Always best to do as much as one can in one raw processor regardless of camera used, preserving the ability go back make non-destructive changes.
A range of cameras and sensor types
Like many photographers and cinematographers these days, I rely on a range of camera, lens and sensors types in order to best suit my subjects and how I wish to depict them, and having limitations imposed on me by software companies being unwilling or unable to support all my hardware is a massive pain.
I have yet to establish a fixed workflow that gets the best out of all my gear and continue to try out various options.
Now that Iridient Digital has released the first version of its Iridient X-Transformer aimed at converting Fujifilm X-Trans raw files to DNG files, I have begun running files from my X-Pro2 through X-Transformer then opening them in various image editing applications to see which may work best with them.
DxO’s three core products, PhotoLab, FilmPack and ViewPoint, accept and process TIFF and JPEG files as well as raw files from Bayer image sensors, minus certain core functionality, so they can be introduced into your workflow after your initial raw file processing stage.
Meanwhile, other developments
Lest what started as a small article grows too large and boring, let me list other recent developments in raw processing software.
Adobe recently outraged and panicked many dedicated Adobe Photoshop Lightroom (to use its full name) users by signalling the end of the non-suscriber version of Lightroom aka Lightroom CS in favour of the subscription-only version named Lightroom CC, those initials standing for Creative Cloud.
Like a surprising number of Australian pro photographer colleagues, I have never been a serious Lightroom user having stuck with Photoshop and Camera Raw for years and then jumping ship to DxO OpticsPro and other image editing software.
Irish photographer Thomas Fitzgerald is quite the expert on the pros and cons of various raw processors and image editors as well as workflows, so I will refer you to his Thomas Fitzgerald Photography blog for further details and clarification of Adobe’s now more confusing naming conventions for its two current versions of Lightroom.

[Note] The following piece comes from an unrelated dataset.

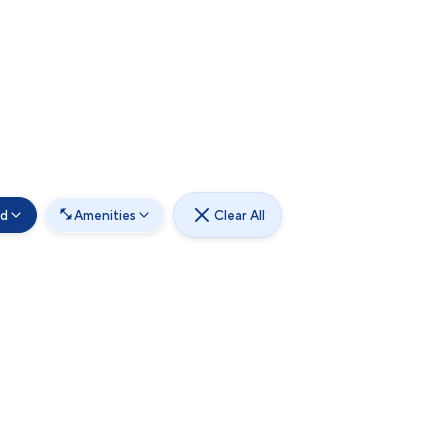
od
Amenities
Clear All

Coming from a traditional photography technical background, Mr Fitzgerald is also a highly recommended authority on other software such as Capture One Pro, Macphun (now Skylum) Luminar, ON1 Photo Raw, Apple Photos and plenty more besides.

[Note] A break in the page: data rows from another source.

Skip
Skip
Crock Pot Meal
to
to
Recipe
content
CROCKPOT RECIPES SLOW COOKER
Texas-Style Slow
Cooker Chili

I highly recommend making him a regular stop on your daily photography reading list.
Meanwhile I will be catching up on the other new developments in software and will be covering them here soon.
My photo editing and raw processing watch list
These are the brands and products I try to keep an eye on, or have used and liked, and I currently use a subset of them in my work.
There are quite a few more of them, paid-for and open source, but I can’t keep an eye on everything out there!
Tastes and needs are different for everyone, so this list may be useful for you when working out your own photography workflow.
The header image is based on a DxO OpticsPro raw sample photograph that I edited in DxO PhotoLab using the Nik Collection’s U Point adapted by DxO since buying it from Google.
The biggest difference between DxO’s version of U Point and Nik Collections’ is that DxO’s displays icons first and then tool tips appear later after hovering your cursor over an icon.
Given that there is no universally understood icon language, are icons the best solution for a GUI like this or should DxO revert to the Nik Collection’s text-only U Point GUI?
I exported the file from DxO PhotoLab as a TIFF then imported it into Adobe Photoshop where I attempted to apply the Nik Collection Analog Efex Pro 2, resulting in the error message depicted in this screenshot.